Builders grappling with the materials cost escalation crisis are struggling to digest the margin compression—and developers and banking institutions are nervous.
But an old piece of contract law predating the adoption of the ubiquitous design and construct contract could make a comeback to help share risk more evenly.
Gadens partner Jim Demack says he had to dust off the old law tomes to find evidence of the rise and fall clause because he hasn’t seen one in about 25 years.
The construction disputes lawyer says the clause could derisk projects through risk-sharing between the financier, developer and builder.
The rise and fall clause provides some flexibility and padding on prices, which allows for a margin of cost fluctuations.
But it’s not the silver bullet solution for the reeling construction sector following the demise of major construction firms including Probuild and ConDev.
Demack says the banks have “certain parameters” that govern the backability of a project.

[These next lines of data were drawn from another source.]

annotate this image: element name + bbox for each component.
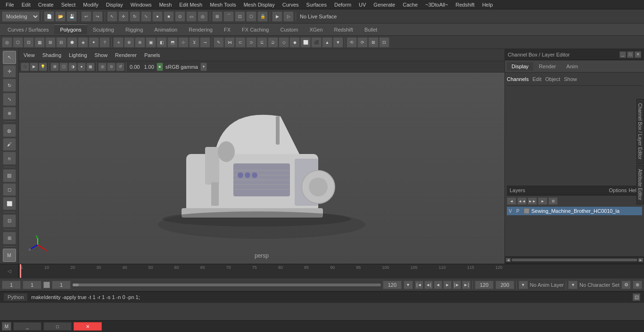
- poly-tool-24[interactable]: ⊆: [257, 37, 267, 48]
- poly-tool-30[interactable]: ▲: [322, 37, 332, 48]
- tab-animation[interactable]: Animation: [149, 25, 183, 34]
- poly-tool-11[interactable]: ⎆: [113, 37, 124, 48]
- channels-tab[interactable]: Channels: [507, 76, 528, 82]
- next-frame-btn[interactable]: |►: [453, 281, 461, 289]
- menu-modify[interactable]: Modify: [79, 1, 102, 8]
- poly-tool-23[interactable]: ⊃: [246, 37, 256, 48]
- layers-options-tab[interactable]: Options: [609, 187, 627, 193]
- workspace-dropdown[interactable]: Modeling: [2, 11, 40, 22]
- vp-render-btn[interactable]: ▶: [30, 63, 38, 71]
- poly-tool-14[interactable]: ▣: [146, 37, 156, 48]
- menu-generate[interactable]: Generate: [370, 1, 399, 8]
- poly-tool-10[interactable]: ?: [99, 37, 110, 48]
- scale-btn[interactable]: ⤡: [3, 93, 16, 106]
- menu-surfaces[interactable]: Surfaces: [303, 1, 330, 8]
- renderer-menu[interactable]: Renderer: [112, 51, 140, 59]
- snap-surface[interactable]: ⬡: [246, 11, 256, 22]
- redo-button[interactable]: ↪: [92, 11, 103, 22]
- poly-plane[interactable]: ▭: [186, 11, 197, 22]
- save-scene-button[interactable]: 💾: [66, 11, 77, 22]
- poly-sphere[interactable]: ●: [152, 11, 163, 22]
- current-frame-input[interactable]: [23, 281, 41, 289]
- poly-tool-25[interactable]: ⊇: [268, 37, 278, 48]
- scroll-thumb-h[interactable]: [512, 259, 637, 261]
- tab-rendering[interactable]: Rendering: [183, 25, 218, 34]
- scroll-right-arrow[interactable]: ►: [638, 258, 643, 262]
- menu-curves[interactable]: Curves: [279, 1, 303, 8]
- poly-tool-6[interactable]: ⊟: [56, 37, 66, 48]
- layers-settings-btn[interactable]: ⚙: [548, 197, 558, 205]
- poly-tool-3[interactable]: ⊡: [24, 37, 34, 48]
- transform-button[interactable]: ✛: [118, 11, 129, 22]
- poly-tool-19[interactable]: ⊸: [200, 37, 210, 48]
- timeline-scrubber[interactable]: [73, 283, 381, 286]
- poly-tool-35[interactable]: ⊡: [379, 37, 389, 48]
- frame-number-input[interactable]: [52, 281, 71, 289]
- panel-maximize-btn[interactable]: □: [627, 51, 634, 58]
- poly-tool-13[interactable]: ⊗: [135, 37, 145, 48]
- menu-mesh-tools[interactable]: Mesh Tools: [206, 1, 239, 8]
- show-menu[interactable]: Show: [92, 51, 111, 59]
- edit-tab[interactable]: Edit: [532, 76, 541, 82]
- poly-tool-16[interactable]: ⬒: [167, 37, 178, 48]
- menu-redshift[interactable]: Redshift: [452, 1, 478, 8]
- poly-torus[interactable]: ◎: [198, 11, 208, 22]
- range-end-btn[interactable]: ▾: [404, 281, 413, 289]
- end-frame-range-input[interactable]: [383, 281, 402, 289]
- poly-tool-9[interactable]: ✦: [89, 37, 99, 48]
- poly-tool-26[interactable]: ◇: [279, 37, 289, 48]
- menu-uv[interactable]: UV: [355, 1, 370, 8]
- rotate-btn[interactable]: ↻: [3, 79, 16, 92]
- scroll-left-arrow[interactable]: ◄: [506, 258, 511, 262]
- snap-point[interactable]: ⊡: [235, 11, 245, 22]
- poly-cube[interactable]: ■: [164, 11, 174, 22]
- maya-icon-btn[interactable]: M: [3, 249, 16, 262]
- move-btn[interactable]: ✛: [3, 65, 16, 78]
- vp-xray-btn[interactable]: ⊙: [107, 63, 116, 71]
- tab-render[interactable]: Render: [534, 62, 561, 71]
- poly-tool-7[interactable]: ⬢: [67, 37, 77, 48]
- poly-tool-29[interactable]: ⬛: [311, 37, 322, 48]
- vp-loop-btn[interactable]: ↺: [116, 63, 124, 71]
- python-label[interactable]: Python: [4, 293, 27, 301]
- menu-3dtall[interactable]: ~3DtoAll~: [421, 1, 452, 8]
- tab-anim[interactable]: Anim: [561, 62, 583, 71]
- anim-end-input[interactable]: [495, 281, 514, 289]
- soft-select-btn[interactable]: ◍: [3, 124, 16, 137]
- layers-prev-btn[interactable]: ◄◄: [517, 197, 527, 205]
- sculpt-btn[interactable]: ⎋: [3, 152, 16, 165]
- poly-tool-4[interactable]: ▦: [34, 37, 45, 48]
- gamma-indicator[interactable]: ■: [157, 63, 163, 71]
- ipr-render[interactable]: ▷: [283, 11, 294, 22]
- status-icon-btn[interactable]: ⊡: [633, 293, 640, 301]
- open-scene-button[interactable]: 📂: [55, 11, 66, 22]
- menu-deform[interactable]: Deform: [330, 1, 355, 8]
- menu-help[interactable]: Help: [479, 1, 497, 8]
- panel-minimize-btn[interactable]: _: [619, 51, 626, 58]
- prev-frame-btn[interactable]: ◄|: [424, 281, 433, 289]
- render-view[interactable]: ▶: [272, 11, 282, 22]
- shading-menu[interactable]: Shading: [40, 51, 64, 59]
- poly-tool-12[interactable]: ⊕: [124, 37, 134, 48]
- select-tool-button[interactable]: ↖: [107, 11, 117, 22]
- gamma-dropdown-btn[interactable]: ▾: [200, 63, 207, 71]
- poly-tool-22[interactable]: ⊂: [235, 37, 246, 48]
- anim-start-input[interactable]: [475, 281, 494, 289]
- tab-custom[interactable]: Custom: [275, 25, 304, 34]
- object-tab[interactable]: Object: [545, 76, 560, 82]
- show-manip-btn[interactable]: ⊡: [3, 214, 16, 227]
- poly-tool-18[interactable]: ⊻: [189, 37, 199, 48]
- vp-cam-btn[interactable]: 🎥: [21, 63, 29, 71]
- tab-display[interactable]: Display: [507, 62, 533, 71]
- menu-display[interactable]: Display: [102, 1, 127, 8]
- layers-new-btn[interactable]: ◄: [507, 197, 516, 205]
- tab-sculpting[interactable]: Sculpting: [87, 25, 120, 34]
- attribute-editor-vertical-tab[interactable]: Attribute Editor: [636, 165, 644, 204]
- vp-shade2-btn[interactable]: ●: [77, 63, 86, 71]
- layers-last-btn[interactable]: ►: [538, 197, 547, 205]
- tab-xgen[interactable]: XGen: [304, 25, 328, 34]
- poly-tool-31[interactable]: ▼: [333, 37, 343, 48]
- panel-close-btn[interactable]: ✕: [635, 51, 641, 58]
- tab-bullet[interactable]: Bullet: [359, 25, 383, 34]
- poly-tool-21[interactable]: ⋈: [224, 37, 235, 48]
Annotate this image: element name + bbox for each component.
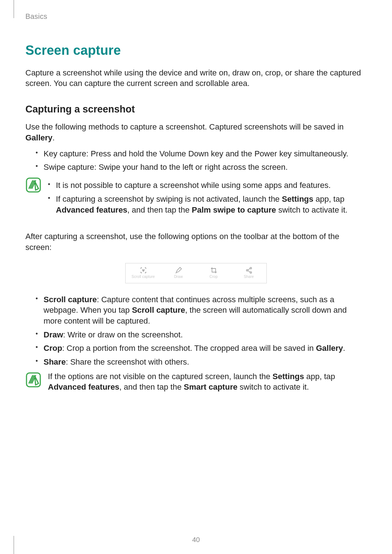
list-item: If capturing a screenshot by swiping is … [48,194,367,215]
intro2-paragraph: Use the following methods to capture a s… [25,122,367,143]
list-item: Swipe capture: Swipe your hand to the le… [36,162,367,173]
share-icon [245,267,253,274]
note1-b2-mid: app, tap [313,194,344,204]
share-rest: : Share the screenshot with others. [66,357,189,366]
toolbar-label: Share [244,274,254,279]
smart-capture-bold: Smart capture [184,382,237,391]
scroll-capture-title: Scroll capture [44,295,97,304]
note1-b2-pre: If capturing a screenshot by swiping is … [56,194,282,204]
intro2-post: . [53,133,55,142]
note2-paragraph: If the options are not visible on the ca… [48,371,367,393]
svg-point-2 [246,270,248,271]
list-item: Scroll capture: Capture content that con… [36,294,367,327]
note2-mid2: , and then tap the [119,382,184,391]
crop-pre: : Crop a portion from the screenshot. Th… [62,344,316,353]
draw-icon [175,267,182,274]
toolbar-item-crop: Crop [196,263,231,283]
after-capture-paragraph: After capturing a screenshot, use the fo… [25,231,367,253]
screenshot-toolbar: Scroll capture Draw Crop [125,263,267,283]
scroll-capture-icon [140,267,147,274]
settings-bold: Settings [282,194,313,204]
subsection-heading: Capturing a screenshot [25,103,367,116]
note-block-2: If the options are not visible on the ca… [25,371,367,397]
note2-post: switch to activate it. [237,382,309,391]
draw-title: Draw [44,330,63,339]
toolbar-label: Scroll capture [132,274,155,279]
intro-paragraph: Capture a screenshot while using the dev… [25,67,367,89]
crop-post: . [343,344,345,353]
settings-bold: Settings [273,372,304,381]
list-item: Share: Share the screenshot with others. [36,357,367,368]
section-heading: Screen capture [25,42,367,59]
document-page: Basics Screen capture Capture a screensh… [0,0,392,397]
draw-rest: : Write or draw on the screenshot. [63,330,183,339]
toolbar-label: Crop [209,274,217,279]
gallery-bold: Gallery [25,133,53,142]
crop-gallery-bold: Gallery [316,344,343,353]
list-item: It is not possible to capture a screensh… [48,180,367,191]
note-body: If the options are not visible on the ca… [48,371,367,397]
running-head: Basics [25,12,367,21]
note-body: It is not possible to capture a screensh… [48,176,367,218]
note1-b2-mid2: , and then tap the [127,205,192,214]
toolbar-item-draw: Draw [161,263,196,283]
note-block-1: It is not possible to capture a screensh… [25,176,367,218]
options-list: Scroll capture: Capture content that con… [36,294,367,368]
note-icon [25,177,41,193]
list-item: Key capture: Press and hold the Volume D… [36,148,367,159]
crop-icon [210,267,217,274]
note2-pre: If the options are not visible on the ca… [48,372,273,381]
list-item: Crop: Crop a portion from the screenshot… [36,343,367,354]
side-mark-top [13,0,14,18]
note2-mid: app, tap [304,372,335,381]
advanced-features-bold: Advanced features [48,382,119,391]
note-icon [25,372,41,388]
toolbar-figure: Scroll capture Draw Crop [25,263,367,283]
page-number: 40 [0,535,392,545]
intro2-pre: Use the following methods to capture a s… [25,122,344,131]
scroll-capture-bold-mid: Scroll capture [132,305,185,315]
toolbar-item-scroll-capture: Scroll capture [126,263,161,283]
toolbar-item-share: Share [231,263,266,283]
svg-point-1 [250,267,251,269]
method-list: Key capture: Press and hold the Volume D… [36,148,367,173]
palm-swipe-bold: Palm swipe to capture [192,205,276,214]
crop-title: Crop [44,344,62,353]
share-title: Share [44,357,66,366]
advanced-features-bold: Advanced features [56,205,127,214]
svg-point-3 [250,272,251,273]
note1-b2-post: switch to activate it. [276,205,348,214]
list-item: Draw: Write or draw on the screenshot. [36,329,367,340]
toolbar-label: Draw [174,274,183,279]
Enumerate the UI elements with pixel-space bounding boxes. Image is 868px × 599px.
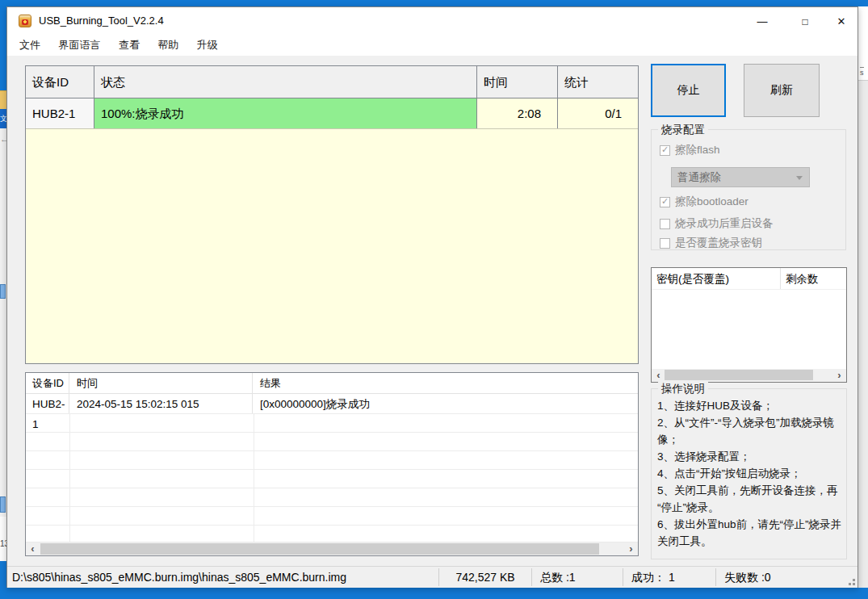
column-header-result[interactable]: 结果 — [253, 373, 638, 393]
log-result-cell: [0x00000000]烧录成功 — [253, 394, 638, 413]
erase-flash-checkbox[interactable] — [660, 145, 670, 156]
column-header-status[interactable]: 状态 — [94, 66, 477, 98]
erase-bootloader-option[interactable]: 擦除bootloader — [660, 195, 748, 209]
device-id-cell: HUB2-1 — [26, 98, 94, 128]
menu-item-view[interactable]: 查看 — [111, 35, 147, 55]
table-row[interactable]: HUB2-1 100%:烧录成功 2:08 0/1 — [26, 98, 638, 129]
scroll-right-icon[interactable]: › — [832, 369, 846, 382]
instructions-group: 操作说明 1、连接好HUB及设备； 2、从“文件”-“导入烧录包”加载烧录镜像；… — [651, 388, 847, 559]
log-table-row[interactable]: HUB2-1 2024-05-15 15:02:15 015 [0x000000… — [26, 394, 638, 414]
reboot-after-checkbox[interactable] — [660, 219, 670, 229]
stop-button[interactable]: 停止 — [651, 64, 726, 117]
menu-bar: 文件 界面语言 查看 帮助 升级 — [7, 35, 858, 56]
overwrite-key-checkbox[interactable] — [660, 238, 670, 249]
title-bar: USB_Burning_Tool_V2.2.4 — □ ✕ — [7, 7, 858, 35]
scroll-left-icon[interactable]: ‹ — [26, 542, 40, 555]
chevron-down-icon — [796, 176, 803, 180]
erase-mode-value: 普通擦除 — [677, 171, 721, 183]
column-header-device-id[interactable]: 设备ID — [26, 66, 94, 98]
log-table: 设备ID 时间 结果 HUB2-1 2024-05-15 15:02:15 01… — [25, 372, 639, 556]
scroll-right-icon[interactable]: › — [624, 542, 638, 555]
horizontal-scrollbar[interactable]: ‹ › — [652, 369, 846, 382]
status-bar: D:\s805\hinas_s805_eMMC.burn.img\hinas_s… — [7, 566, 858, 588]
minimize-button[interactable]: — — [748, 12, 776, 31]
column-header-stat[interactable]: 统计 — [558, 66, 638, 98]
column-header-key[interactable]: 密钥(是否覆盖) — [652, 268, 781, 289]
instruction-line: 1、连接好HUB及设备； — [657, 397, 843, 414]
overwrite-key-label: 是否覆盖烧录密钥 — [675, 236, 762, 250]
instruction-line: 2、从“文件”-“导入烧录包”加载烧录镜像； — [657, 414, 843, 448]
maximize-button[interactable]: □ — [791, 12, 819, 31]
key-table-header: 密钥(是否覆盖) 剩余数 — [652, 268, 846, 290]
erase-flash-option[interactable]: 擦除flash — [660, 143, 720, 157]
app-icon — [19, 15, 31, 27]
instruction-line: 3、选择烧录配置； — [657, 448, 843, 465]
close-button[interactable]: ✕ — [828, 12, 855, 31]
instructions-text: 1、连接好HUB及设备； 2、从“文件”-“导入烧录包”加载烧录镜像； 3、选择… — [657, 397, 843, 550]
window-title: USB_Burning_Tool_V2.2.4 — [39, 7, 164, 35]
log-table-header: 设备ID 时间 结果 — [26, 373, 638, 394]
overwrite-key-option[interactable]: 是否覆盖烧录密钥 — [660, 236, 762, 250]
grid-line — [69, 414, 70, 543]
key-table: 密钥(是否覆盖) 剩余数 ‹ › — [651, 267, 847, 383]
app-window: USB_Burning_Tool_V2.2.4 — □ ✕ 文件 界面语言 查看… — [6, 6, 858, 588]
computer-icon — [0, 496, 6, 513]
fragment-text: s — [860, 67, 864, 77]
log-time-cell: 2024-05-15 15:02:15 015 — [69, 394, 253, 413]
reboot-after-option[interactable]: 烧录成功后重启设备 — [660, 216, 774, 231]
file-path-text: D:\s805\hinas_s805_eMMC.burn.img\hinas_s… — [7, 567, 438, 588]
column-header-remaining[interactable]: 剩余数 — [781, 268, 846, 289]
instruction-line: 4、点击“开始”按钮启动烧录； — [657, 465, 843, 482]
menu-item-file[interactable]: 文件 — [12, 35, 48, 55]
log-device-id-cell: HUB2-1 — [26, 394, 69, 413]
burn-config-group: 烧录配置 擦除flash 普通擦除 擦除bootloader 烧录成功后重启设备… — [651, 129, 846, 250]
burn-config-title: 烧录配置 — [658, 123, 708, 136]
instruction-line: 5、关闭工具前，先断开设备连接，再“停止”烧录。 — [657, 482, 843, 516]
scrollbar-thumb[interactable] — [665, 370, 813, 380]
scroll-left-icon[interactable]: ‹ — [652, 369, 665, 382]
device-table: 设备ID 状态 时间 统计 HUB2-1 100%:烧录成功 2:08 0/1 — [25, 65, 639, 364]
background-window-strip — [0, 128, 6, 517]
column-header-time[interactable]: 时间 — [477, 66, 558, 98]
reboot-after-label: 烧录成功后重启设备 — [675, 216, 774, 231]
total-count-text: 总数 :1 — [532, 567, 623, 588]
menu-item-help[interactable]: 帮助 — [150, 35, 186, 55]
background-window-strip — [858, 6, 868, 588]
failed-count-text: 失败数 :0 — [716, 567, 858, 588]
time-cell: 2:08 — [477, 98, 558, 128]
grid-line — [254, 414, 254, 543]
menu-item-language[interactable]: 界面语言 — [51, 35, 107, 55]
success-count-text: 成功： 1 — [623, 567, 715, 588]
status-progress-cell: 100%:烧录成功 — [94, 98, 477, 128]
computer-icon — [0, 284, 6, 299]
menu-item-upgrade[interactable]: 升级 — [190, 35, 225, 55]
language-badge-icon: 文 — [0, 109, 6, 128]
instruction-line: 6、拔出外置hub前，请先“停止”烧录并关闭工具。 — [657, 516, 843, 550]
file-size-text: 742,527 KB — [439, 567, 531, 588]
erase-mode-select[interactable]: 普通擦除 — [671, 167, 810, 187]
column-header-device-id[interactable]: 设备ID — [26, 373, 69, 393]
column-header-time[interactable]: 时间 — [69, 373, 253, 393]
instructions-title: 操作说明 — [658, 382, 708, 396]
scrollbar-thumb[interactable] — [40, 543, 599, 555]
log-table-empty-rows — [26, 414, 638, 543]
erase-bootloader-label: 擦除bootloader — [675, 195, 748, 209]
refresh-button[interactable]: 刷新 — [744, 64, 820, 117]
erase-flash-label: 擦除flash — [675, 143, 720, 157]
horizontal-scrollbar[interactable]: ‹ › — [26, 542, 638, 555]
stat-cell: 0/1 — [558, 98, 638, 128]
background-window-fragment: s — [858, 6, 868, 81]
folder-icon — [0, 90, 6, 109]
resize-grip[interactable] — [853, 583, 855, 585]
background-window-fragment: 13 — [0, 517, 6, 561]
erase-bootloader-checkbox[interactable] — [660, 197, 670, 207]
back-arrow-icon: ← — [0, 132, 6, 146]
device-table-header: 设备ID 状态 时间 统计 — [26, 66, 638, 98]
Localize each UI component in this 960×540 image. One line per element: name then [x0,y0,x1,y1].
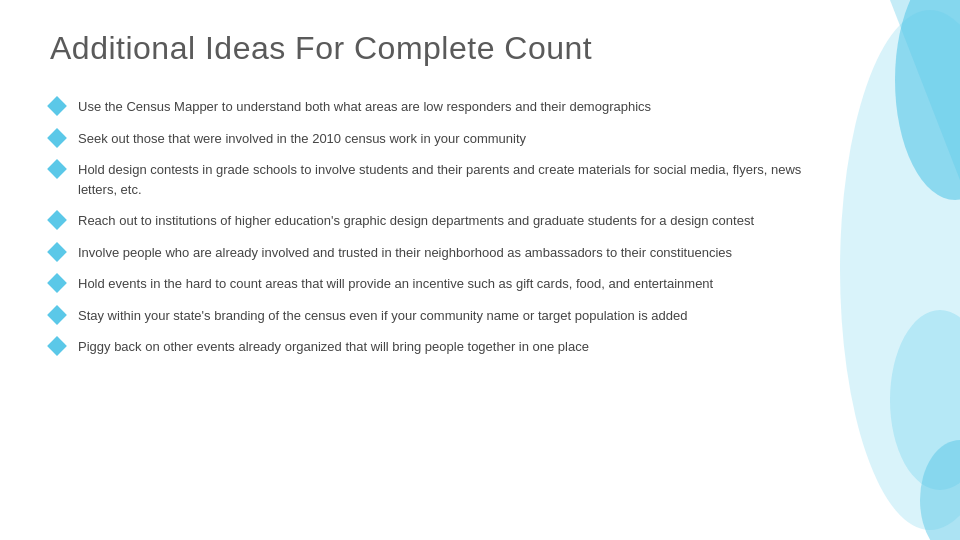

“When we review a contract for a lender the first thing they want to know is whether it’s a fixed price contract. If there’s no fixed lump sum price there then that’s where it becomes an issue,” Demack says.
“We need to make sure that financiers come on board, because if they don’t then there’s people bearing risks that might not be able to afford it.
“And unless we can come up with, as an industry, ways in which to keep them on board with us, we might find that there is an issue for the forward pipeline of work.”
Mosaic managing director Brook Monahan believes the stress in the building industry is “really acute at the moment” and more insolvencies are likely over the next 12 months.
“Builders are still trying to digest margin compression and increase in overheads so definitely an interesting 12 months ahead,” Monahan says.
“There’s so much uncertainty around delivery of projects. We’re in close conversation with all the major banks as well as Suncorp and BOQ—in my view, and there’s difference and nuances between them, the outlook has for the most part softened in resi commercial construction, there’s no doubt.
“They’re a little bit nervous about how this plays out, and we can’t see financiers at all wanting to take on any risk-sharing arrangements.”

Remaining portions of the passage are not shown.